Cellular therapy is expected to be a potentially volatile approach when it comes to introducing it as part of various immuno-oncology combination treatments, as interactions can be unpredictable. That could make it a difficult approach to pursue in the long-term, particularly when a patient’s own cells are used, which introduces a significant logistical challenge.

The off-the-shelf approach that Fate and Memorial Sloan Kettering are pursuing is already being employed by various companies including Pfizer ($PFE) and Kite Therapeutics ($KITE).
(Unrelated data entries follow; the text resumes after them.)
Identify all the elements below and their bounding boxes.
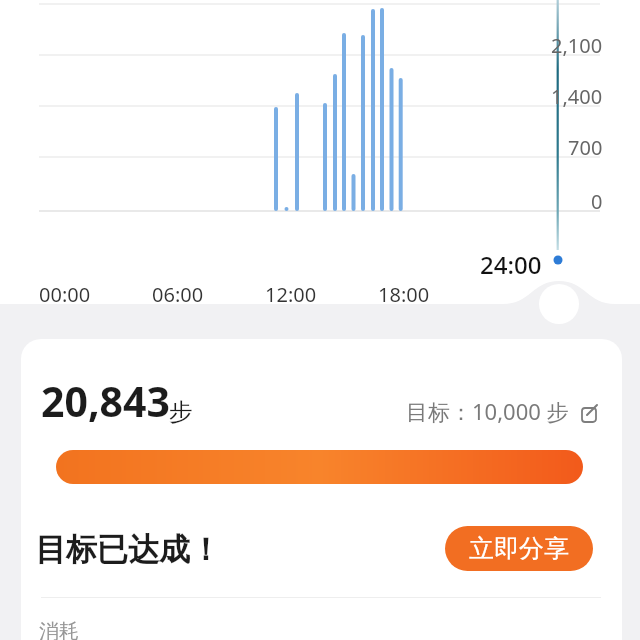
- staticText: 1,400: [551, 83, 603, 107]
- staticText: 12:00: [265, 281, 317, 303]
- staticText: 2,100: [551, 32, 603, 56]
- staticText: 700: [568, 134, 603, 158]
- staticText: 目标：10,000 步: [406, 396, 569, 424]
- staticText: 目标已达成！: [35, 530, 221, 569]
- button[interactable]: 目标：10,000 步: [301, 396, 569, 424]
- staticText: 06:00: [152, 281, 204, 303]
- staticText: 0: [591, 188, 603, 212]
- staticText: 立即分享: [469, 533, 569, 564]
- staticText: 18:00: [378, 281, 430, 303]
- staticText: 24:00: [480, 248, 542, 275]
- staticText: 步: [169, 397, 193, 427]
- staticText: 20,843: [41, 373, 170, 429]
- staticText: 消耗: [39, 619, 79, 640]
- staticText: 00:00: [39, 281, 91, 303]
- button[interactable]: 立即分享: [445, 526, 593, 571]
- button[interactable]: [581, 405, 601, 425]
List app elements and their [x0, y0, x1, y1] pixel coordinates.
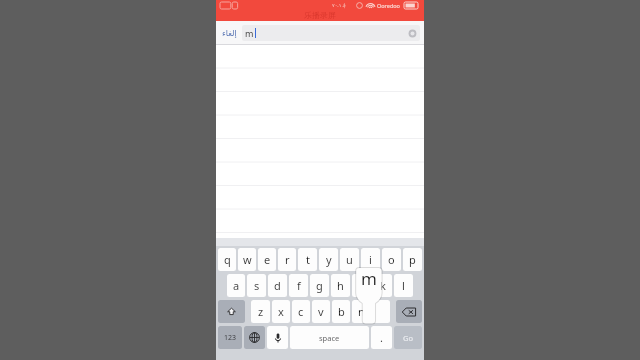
button[interactable]: i: [361, 248, 380, 271]
staticText: n: [358, 304, 365, 319]
staticText: t: [306, 252, 310, 267]
button[interactable]: u: [340, 248, 359, 271]
staticText: k: [380, 278, 386, 293]
button[interactable]: space: [290, 326, 369, 349]
button[interactable]: n: [352, 300, 370, 323]
staticText: l: [402, 278, 405, 293]
staticText: p: [409, 252, 416, 267]
staticText: x: [278, 304, 284, 319]
button[interactable]: .: [371, 326, 392, 349]
staticText: إلغاء: [222, 29, 237, 38]
button[interactable]: f: [289, 274, 308, 297]
button[interactable]: Backspace: [396, 300, 422, 323]
button[interactable]: h: [331, 274, 350, 297]
button[interactable]: p: [403, 248, 422, 271]
button[interactable]: Go: [394, 326, 422, 349]
button[interactable]: t: [298, 248, 317, 271]
button[interactable]: g: [310, 274, 329, 297]
staticText: Go: [403, 333, 413, 343]
staticText: z: [258, 304, 264, 319]
button[interactable]: Shift: [218, 300, 245, 323]
staticText: i: [369, 252, 372, 267]
button[interactable]: e: [258, 248, 276, 271]
button[interactable]: w: [238, 248, 256, 271]
button[interactable]: 123: [218, 326, 242, 349]
button[interactable]: v: [312, 300, 330, 323]
staticText: h: [337, 278, 344, 293]
staticText: Ooredoo: [377, 2, 400, 9]
staticText: 123: [224, 333, 237, 343]
staticText: q: [224, 252, 231, 267]
button[interactable]: d: [268, 274, 287, 297]
staticText: r: [285, 252, 290, 267]
staticText: g: [316, 278, 323, 293]
staticText: u: [346, 252, 353, 267]
button[interactable]: Dictate: [267, 326, 288, 349]
button[interactable]: y: [319, 248, 338, 271]
button[interactable]: s: [247, 274, 266, 297]
staticText: s: [254, 278, 260, 293]
button[interactable]: [372, 300, 390, 323]
button[interactable]: o: [382, 248, 401, 271]
button[interactable]: a: [227, 274, 245, 297]
button[interactable]: z: [251, 300, 270, 323]
staticText: b: [338, 304, 345, 319]
button[interactable]: Clear text: [408, 29, 417, 38]
button[interactable]: إلغاء: [220, 26, 239, 41]
button[interactable]: q: [218, 248, 236, 271]
button[interactable]: b: [332, 300, 350, 323]
staticText: ؋ ٧٠.١: [332, 2, 346, 9]
staticText: a: [233, 278, 240, 293]
button[interactable]: Change keyboard language: [244, 326, 265, 349]
staticText: m: [361, 267, 377, 290]
button[interactable]: c: [292, 300, 310, 323]
staticText: f: [297, 278, 301, 293]
button[interactable]: m: [242, 25, 420, 41]
button[interactable]: l: [394, 274, 413, 297]
staticText: m: [245, 27, 254, 39]
staticText: c: [298, 304, 304, 319]
button[interactable]: j: [352, 274, 371, 297]
staticText: .: [380, 330, 383, 345]
staticText: space: [319, 333, 340, 343]
staticText: y: [326, 252, 332, 267]
staticText: o: [388, 252, 395, 267]
button[interactable]: r: [278, 248, 296, 271]
button[interactable]: k: [373, 274, 392, 297]
staticText: 乐播录屏: [304, 10, 336, 20]
button[interactable]: x: [272, 300, 290, 323]
staticText: v: [318, 304, 324, 319]
staticText: j: [360, 278, 363, 293]
staticText: w: [243, 252, 252, 267]
staticText: e: [264, 252, 271, 267]
staticText: d: [274, 278, 281, 293]
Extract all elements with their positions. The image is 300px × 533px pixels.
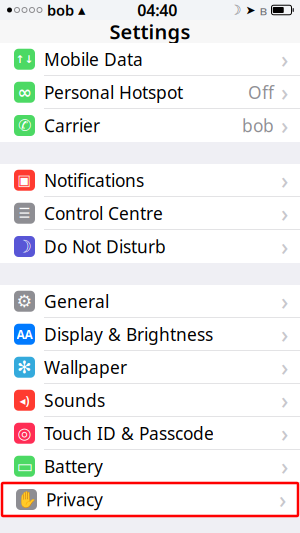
button[interactable]: ▭ [0,450,300,483]
button[interactable]: ✆ [0,109,300,142]
button[interactable]: ☰ [0,197,300,230]
staticText: Off [248,81,274,104]
staticText: ⚙ [16,291,32,311]
staticText: Sounds [44,389,105,412]
staticText: › [281,451,288,481]
staticText: Do Not Disturb [44,235,166,258]
staticText: ☰ [18,206,30,221]
staticText: 04:40 [137,0,177,21]
staticText: Wallpaper [44,356,127,379]
staticText: ▴ [78,2,85,18]
staticText: ➤ [246,3,256,17]
staticText: Touch ID & Passcode [44,422,214,445]
button[interactable]: ▣ [0,164,300,197]
staticText: ◎ [18,424,32,442]
staticText: ✻ [17,357,32,377]
button[interactable]: ✻ [0,351,300,384]
staticText: › [281,165,288,195]
staticText: Mobile Data [44,48,143,71]
button[interactable]: AA [0,318,300,351]
button[interactable]: ◎ [0,417,300,450]
staticText: Carrier [44,114,100,137]
staticText: › [281,44,288,74]
staticText: ↑↓ [16,53,34,65]
button[interactable]: ✋ [0,483,300,516]
staticText: AA [16,326,32,342]
staticText: › [279,484,286,514]
staticText: Privacy [46,488,103,511]
staticText: ☽ [16,237,32,256]
staticText: bob [242,114,274,137]
staticText: ▭ [16,456,32,476]
staticText: › [281,319,288,349]
staticText: ◂) [20,392,30,408]
staticText: Display & Brightness [44,323,213,346]
staticText: bob [47,0,74,20]
staticText: ʙ [260,1,268,19]
staticText: › [281,385,288,415]
staticText: Control Centre [44,202,163,225]
staticText: › [281,352,288,382]
staticText: › [281,110,288,140]
staticText: › [281,418,288,448]
staticText: ☽ [230,2,242,18]
staticText: Personal Hotspot [44,81,183,104]
button[interactable]: ⚙ [0,285,300,318]
staticText: ▣ [18,172,32,188]
staticText: › [281,231,288,262]
staticText: Settings [110,18,190,45]
button[interactable]: ∞ [0,76,300,109]
button[interactable]: ☽ [0,230,300,263]
staticText: ✆ [18,116,31,135]
staticText: Battery [44,455,103,478]
staticText: ✋ [16,490,36,509]
button[interactable]: ◂) [0,384,300,417]
staticText: › [281,286,288,316]
staticText: › [281,198,288,228]
button[interactable]: ↑↓ [0,43,300,76]
staticText: ∞ [18,82,32,102]
staticText: General [44,290,109,313]
staticText: Notifications [44,169,144,192]
staticText: › [281,77,288,107]
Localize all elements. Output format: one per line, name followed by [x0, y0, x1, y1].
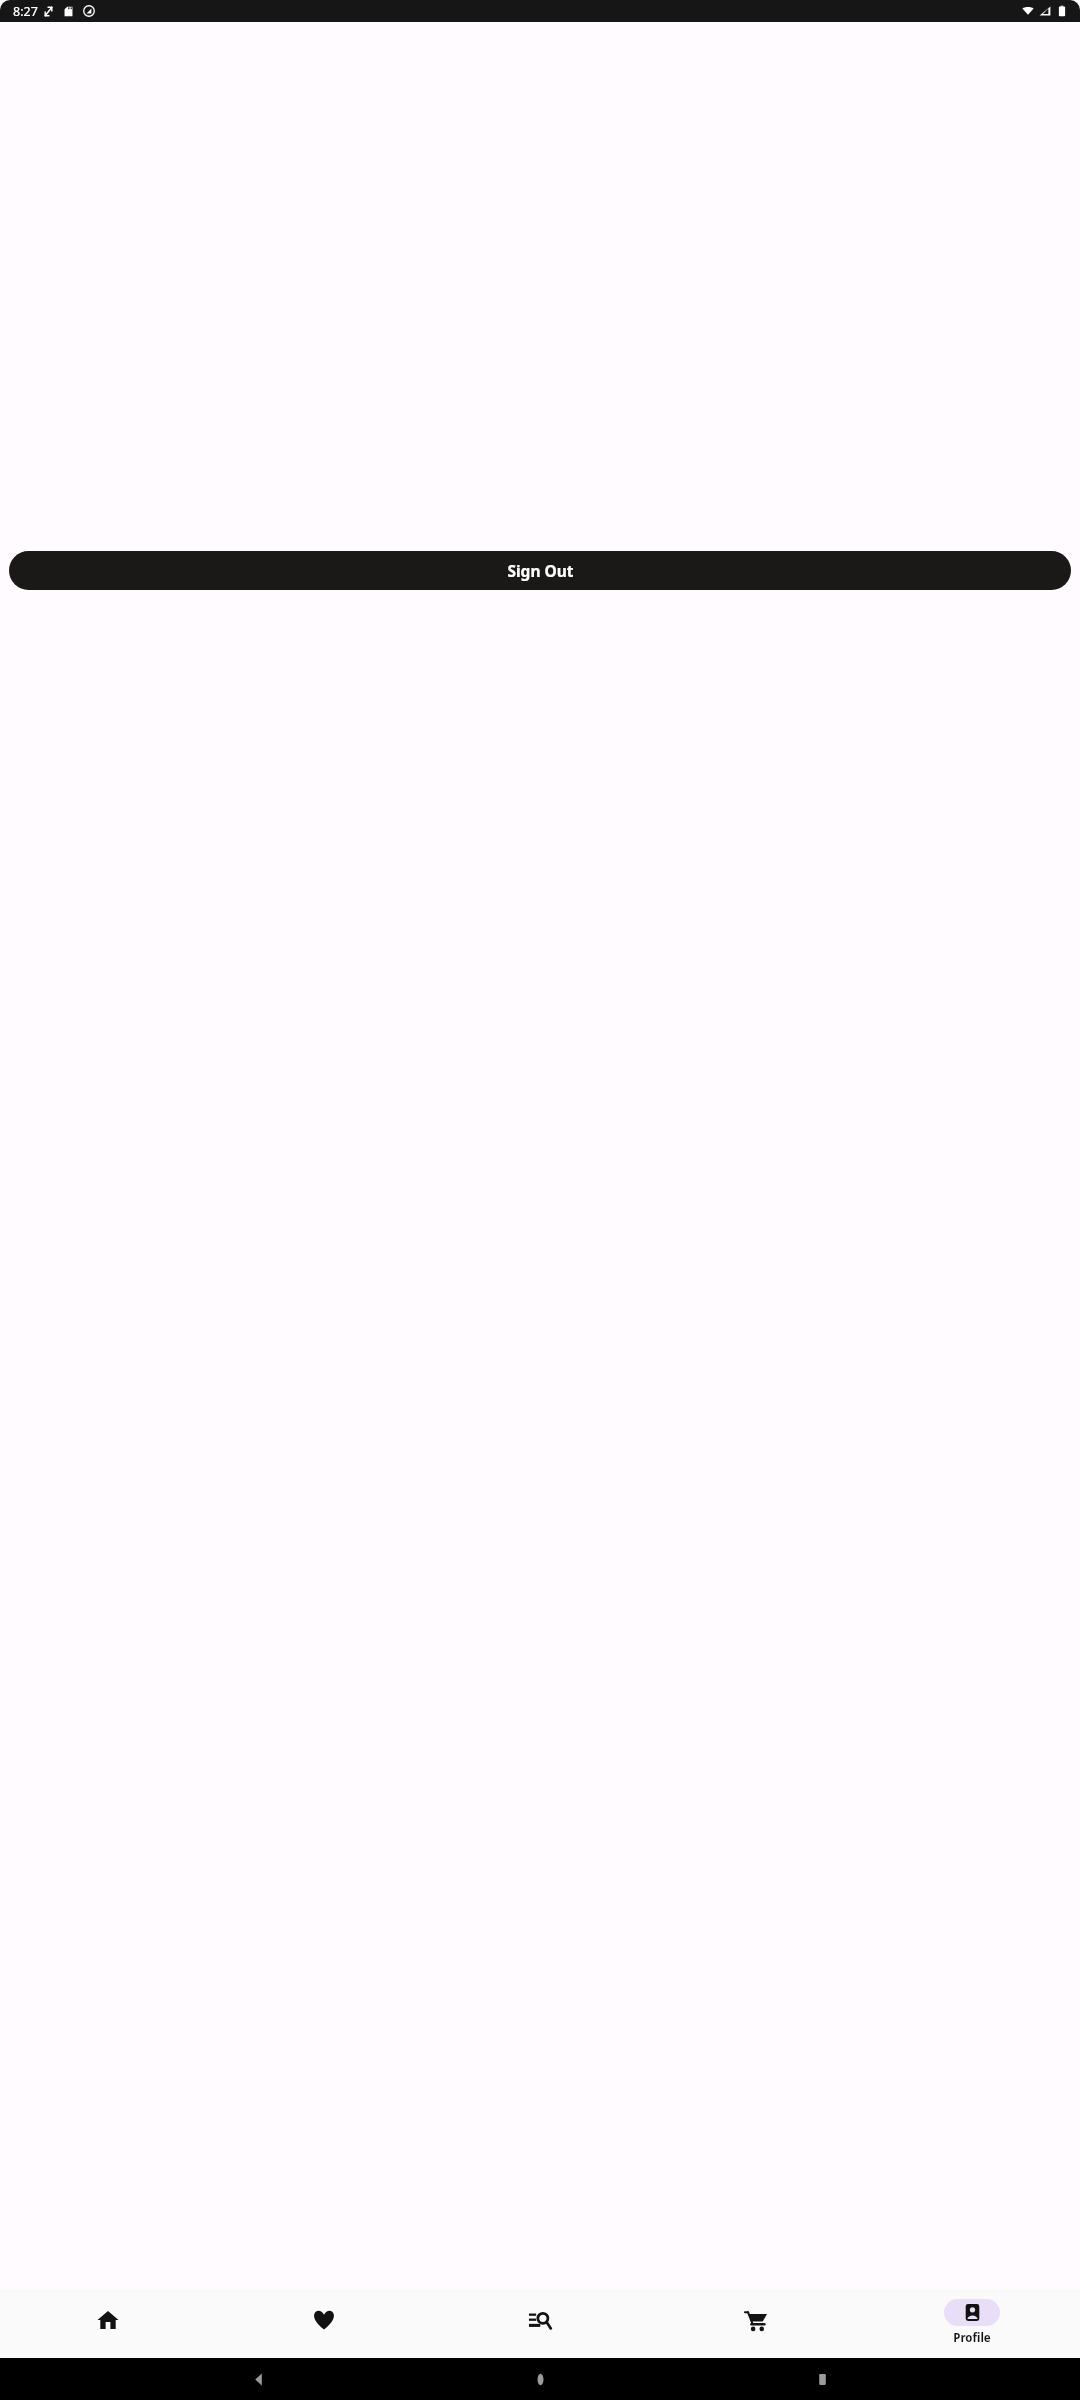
button[interactable]: Home: [516, 2358, 564, 2400]
staticText: 8:27: [13, 3, 38, 20]
button[interactable]: Recents: [798, 2358, 846, 2400]
button[interactable]: Back: [234, 2358, 282, 2400]
button[interactable]: Profile: [864, 2289, 1080, 2358]
staticText: Sign Out: [507, 560, 574, 581]
staticText: Profile: [953, 2330, 991, 2346]
button[interactable]: Cart: [648, 2289, 864, 2358]
button[interactable]: Sign Out: [9, 551, 1071, 590]
button[interactable]: Search: [432, 2289, 648, 2358]
button[interactable]: Favorites: [216, 2289, 432, 2358]
button[interactable]: Home: [0, 2289, 216, 2358]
“Engineering therapeutic attributes into pluripotent cell lines, such as antigen specificity, lack of alloreactivity, enhanced persistence and histocompatibility, is a breakthrough approach to renewably generate potent T-cell immunotherapies,” said Dr. Michel Sadelain, director of the Center for Cell Engineering and the Stephen and Barbara Friedman Chair at Memorial Sloan Kettering Cancer Center, in the statement. “This unique approach offers the prospect for off-the-shelf delivery of T-cell immunotherapies with enhanced safety and therapeutic potential at the scale necessary to serve significant numbers of patients.”

Fate was up a bit on news of the deal, but its share price is less than half of what it was when it first went public almost three years ago. It has a minuscule valuation of less than $75 million and its largest shareholder, when last reported at the end of June, was still a venture investor: Polaris Venture Partners, which held nearly 9%.